Background: Large volume paracentesis is commonly performed in patients with refractory ascites but can induce hypotension and kidney injury. There is evidence that administering albumin at 6-8 grams per liter (g/L) of ascites removed during or after paracentesis can reduce these adverse events. Current guidelines recommend this practice when >2 liters are removed in high-risk patients or >5 liters are removed in any patient. Despite these guidelines, clinical practice still varies widely. We retrospectively analyzed the association of albumin dosage and adverse events following large volume paracentesis in hospitalized patients at a single academic teaching hospital.
Methods: Patient and procedural data were obtained from a registry of all procedures performed by a hospitalist procedure service at a single academic teaching hospital from June 2013 to July 2018. We identified all patients who underwent large volume paracentesis (>2 L) and obtained electronic health record data on vital signs, laboratory tests, patient demographics, severity of illness, and albumin administration. We excluded patients with severe chronic kidney disease (CKD) (baseline serum creatinine [Cr] >3), who lacked a peri-procedural Cr, for whom peri-paracentesis albumin was not indicated, or who received >35 g/L of albumin (as this was considered treatment dosing for hepatorenal syndrome). Albumin administration was categorized as 6-8 g/L vs. >8g/L. We used multivariable logistic regression to test the association between dose of albumin administered and the primary outcome, acute kidney injury (AKI), defined as >30% increase in post-procedure serum creatinine within 72 hours. We also used multivariate linear regression to examine a secondary outcome of mean change in systolic blood pressure (SBP) over 24hrs post-procedure.
Results: A total of 452 patients without baseline severe CKD underwent >2L paracentesis and were eligible for analysis, of whom 182 had >5L removed. One hundred fifty-four (34%) were on the general medicine service, 226 (50%) on the liver transplant service, and 72 (16%) on all other services. In all, 85 (19%) patients received 6-8 g/L, and 367 (81%) received >8 g/L of peri-procedural albumin. Patients who received >8 g/L of albumin were more likely to be on the liver transplant service or have a higher baseline Cr (Table 1). Multivariate analysis showed that albumin dose was not associated with post-procedure AKI (10.4% in 6-8 g/L vs. 16.9% in >8 g/L, adjusted odds ratio 1.35 [95% CI: 0.57-3.23], p=0.497). Post-paracentesis mean change in SBP also did not significantly differ by albumin group (mean SBP drop of 2.95 in 6-8 g/L vs. 4.36 in >8 g/L, R= 1.31 [-1.24 – 3.86], p=0.312).

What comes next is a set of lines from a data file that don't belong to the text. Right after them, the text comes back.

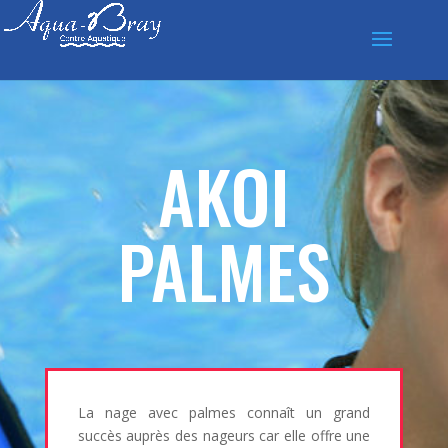
AKOI
PALMES
La nage avec palmes connaît un grand
succès auprès des nageurs car elle offre une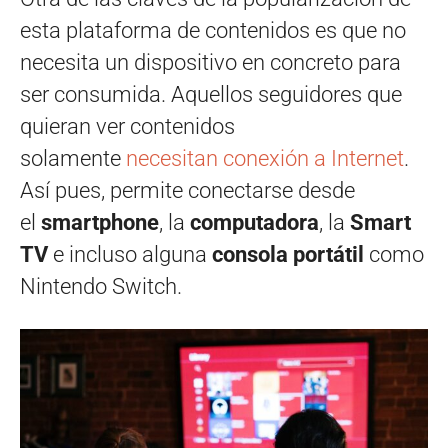
esta plataforma de contenidos es que no
necesita un dispositivo en concreto para
ser consumida. Aquellos seguidores que
quieran ver contenidos
solamente
necesitan conexión a Internet
.
Así pues, permite conectarse desde
el
smartphone
, la
computadora
, la
Smart
TV
e incluso alguna
consola portátil
como
Nintendo Switch.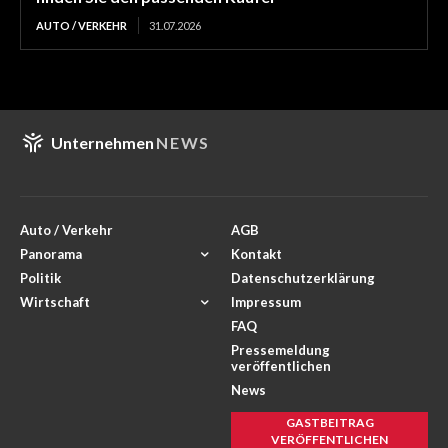
AUTO / VERKEHR
31.07.2026
Unternehmen
NEWS
Auto / Verkehr
AGB
Panorama
Kontakt
Politik
Datenschutzerklärung
Wirtschaft
Impressum
FAQ
Pressemeldung
veröffentlichen
News
GASTBEITRAG
VERÖFFENTLICHEN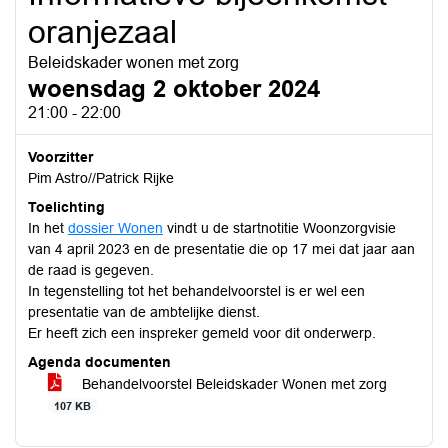
oranjezaal
Beleidskader wonen met zorg
woensdag 2 oktober 2024
21:00 - 22:00
Voorzitter
Pim Astro//Patrick Rijke
Toelichting
In het
dossier Wonen
vindt u de startnotitie Woonzorgvisie
van 4 april 2023 en de presentatie die op 17 mei dat jaar aan
de raad is gegeven.
In tegenstelling tot het behandelvoorstel is er wel een
presentatie van de ambtelijke dienst.
Er heeft zich een inspreker gemeld voor dit onderwerp.
Agenda documenten
Behandelvoorstel Beleidskader Wonen met zorg
107 KB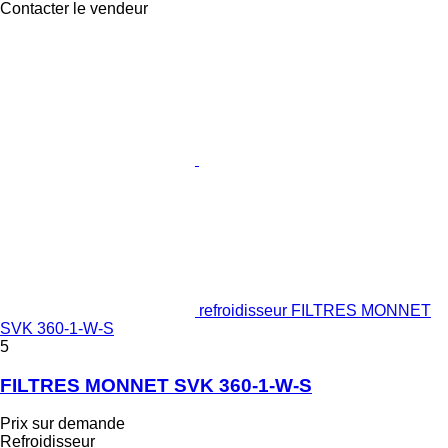
Contacter le vendeur
refroidisseur FILTRES MONNET
SVK 360-1-W-S
5
FILTRES MONNET SVK 360-1-W-S
Prix sur demande
Refroidisseur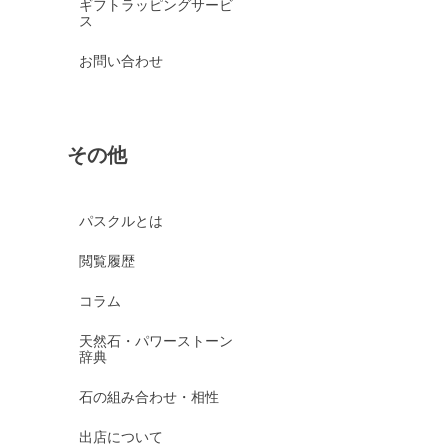
ギフトラッピングサービ
ス
お問い合わせ
その他
パスクルとは
閲覧履歴
コラム
天然石・パワーストーン
辞典
石の組み合わせ・相性
出店について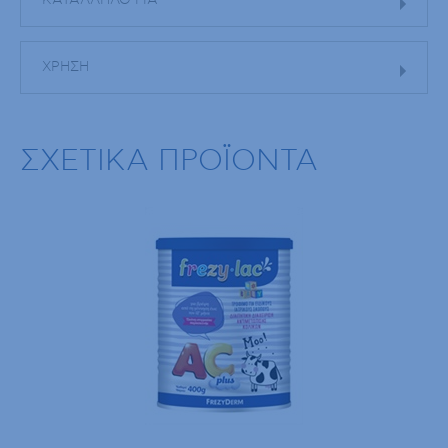
ΚΑΤΑΛΛΗΛΟ ΓΙΑ
ΧΡΗΣΗ
ΣΧΕΤΙΚΑ ΠΡΟΪΟΝΤΑ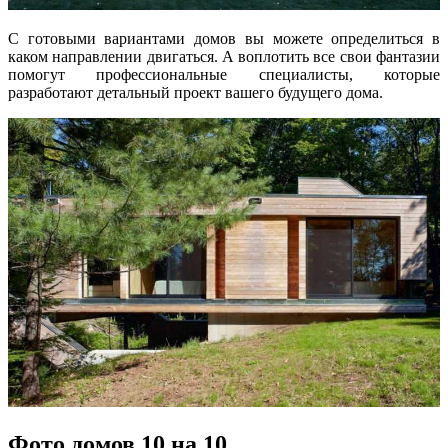
С готовыми вариантами домов вы можете определиться в
каком направлении двигаться. А воплотить все свои фантазии
помогут профессиональные специалисты, которые
разработают детальный проект вашего будущего дома.
Фото домов 10 на 10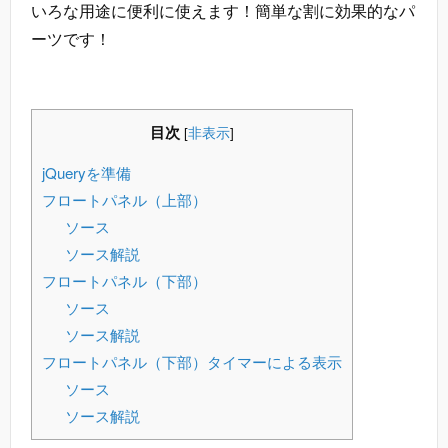
いろな用途に便利に使えます！簡単な割に効果的なパ
ーツです！
目次
[
非表示
]
jQueryを準備
フロートパネル（上部）
ソース
ソース解説
フロートパネル（下部）
ソース
ソース解説
フロートパネル（下部）タイマーによる表示
ソース
ソース解説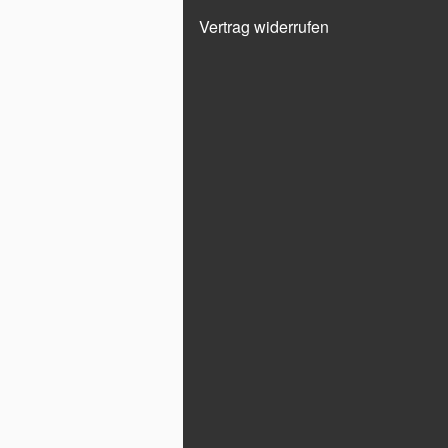
Vertrag widerrufen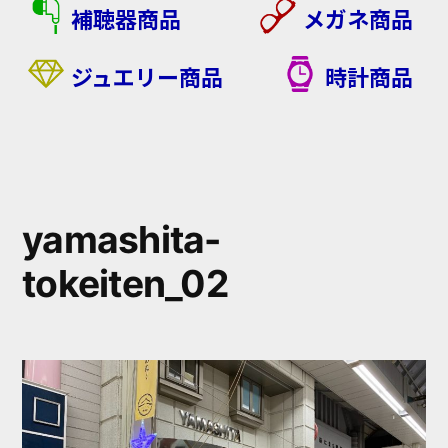
補聴器商品
メガネ商品
ジュエリー商品
時計商品
yamashita-
tokeiten_02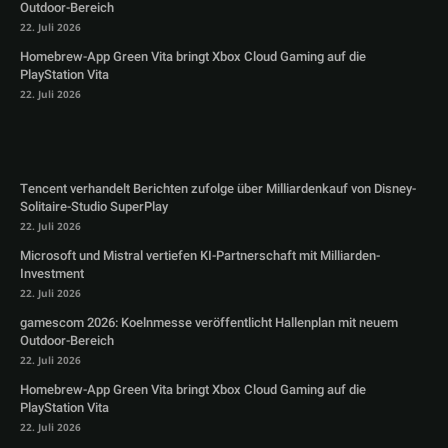
Outdoor-Bereich
22. Juli 2026
Homebrew-App Green Vita bringt Xbox Cloud Gaming auf die
PlayStation Vita
22. Juli 2026
Tencent verhandelt Berichten zufolge über Milliardenkauf von Disney-
Solitaire-Studio SuperPlay
22. Juli 2026
Microsoft und Mistral vertiefen KI-Partnerschaft mit Milliarden-
Investment
22. Juli 2026
gamescom 2026: Koelnmesse veröffentlicht Hallenplan mit neuem
Outdoor-Bereich
22. Juli 2026
Homebrew-App Green Vita bringt Xbox Cloud Gaming auf die
PlayStation Vita
22. Juli 2026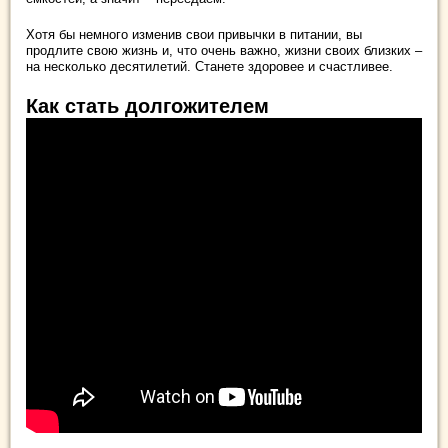
Хотя бы немного изменив свои привычки в питании, вы
продлите свою жизнь и, что очень важно, жизни своих близких –
на несколько десятилетий. Станете здоровее и счастливее.
Как стать долгожителем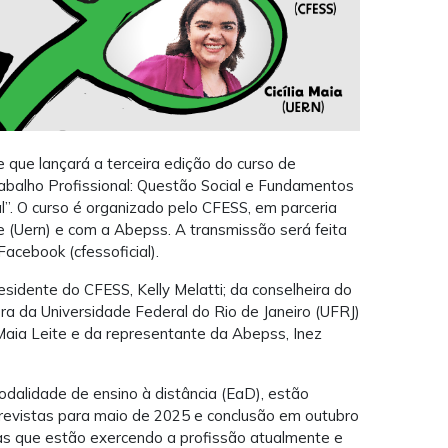
ve que lançará a terceira edição do curso de
rabalho Profissional: Questão Social e Fundamentos
al”. O curso é organizado pelo CFESS, em parceria
 (Uern) e com a Abepss. A transmissão será feita
Facebook (cfessoficial).
esidente do CFESS, Kelly Melatti; da conselheira do
ra da Universidade Federal do Rio de Janeiro (UFRJ)
l Maia Leite e da representante da Abepss, Inez
odalidade de ensino à distância (EaD), estão
previstas para maio de 2025 e conclusão em outubro
as que estão exercendo a profissão atualmente e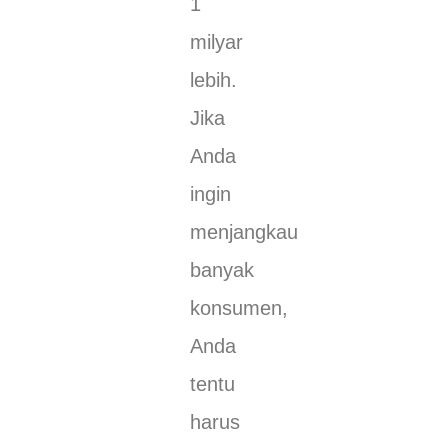
1
milyar
lebih.
Jika
Anda
ingin
menjangkau
banyak
konsumen,
Anda
tentu
harus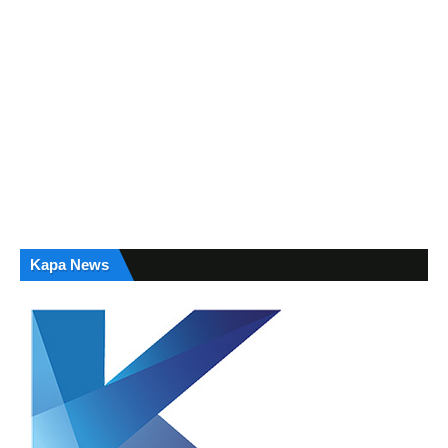
Kapa News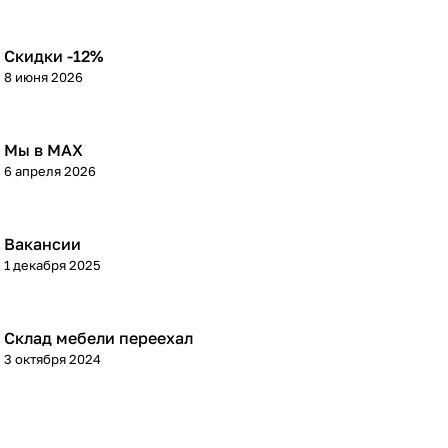
Скидки -12%
8 июня 2026
Мы в МАХ
6 апреля 2026
Вакансии
1 декабря 2025
Склад мебели переехал
3 октября 2024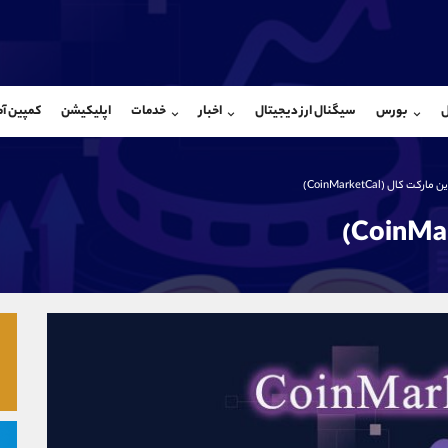
بان فروش
پشتیبان فروش
(یوسف فرخنده)
(محسن یزدی)
ل
بورس
سیگنال ارز دیجیتال
اخبار
خدمات
اپلیکیشن
کمپین آ
09194198792
موبایل
9304891085
شروع گفتگو
واتساپ
شروع گفتگ
@Armteam_admin_33
تلگرام
Armteam_admin_103
کت کال (CoinMarketCal)
118
داخلی
03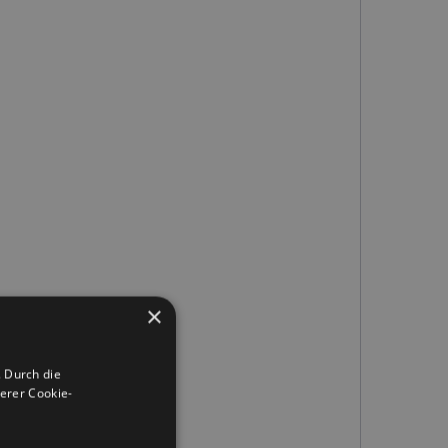
×
 Durch die
erer Cookie-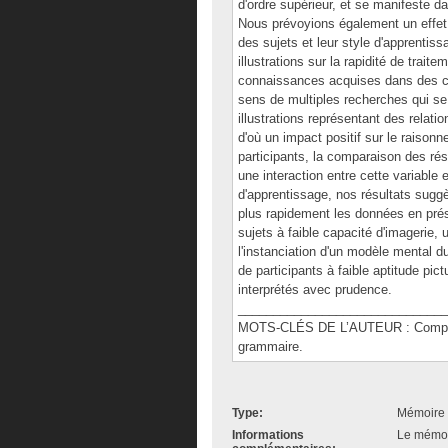
d'ordre supérieur, et se manifeste d
Nous prévoyions également un effet d
des sujets et leur style d'apprentiss
illustrations sur la rapidité de traite
connaissances acquises dans des c
sens de multiples recherches qui se 
illustrations représentant des relati
d'où un impact positif sur le raison
participants, la comparaison des ré
une interaction entre cette variable 
d'apprentissage, nos résultats suggè
plus rapidement les données en prése
sujets à faible capacité d'imagerie, 
l'instanciation d'un modèle mental d
de participants à faible aptitude pic
interprétés avec prudence.
______________________________
MOTS-CLÉS DE L’AUTEUR : Compréhen
grammaire.
Type:
Mémoire 
Informations
Le mémoir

Conclusions: Patients undergoing large volume paracentesis at our institution received widely varying doses of peri-procedural albumin, with the majority of patients receiving >8 g/L. Albumin doses higher than current guidelines were not associated with a lower incidence of AKI or mean drop in SBP following paracentesis. Given the high cost of albumin and potential for worsening volume overload, guideline-recommended dosing should be more consistently adopted.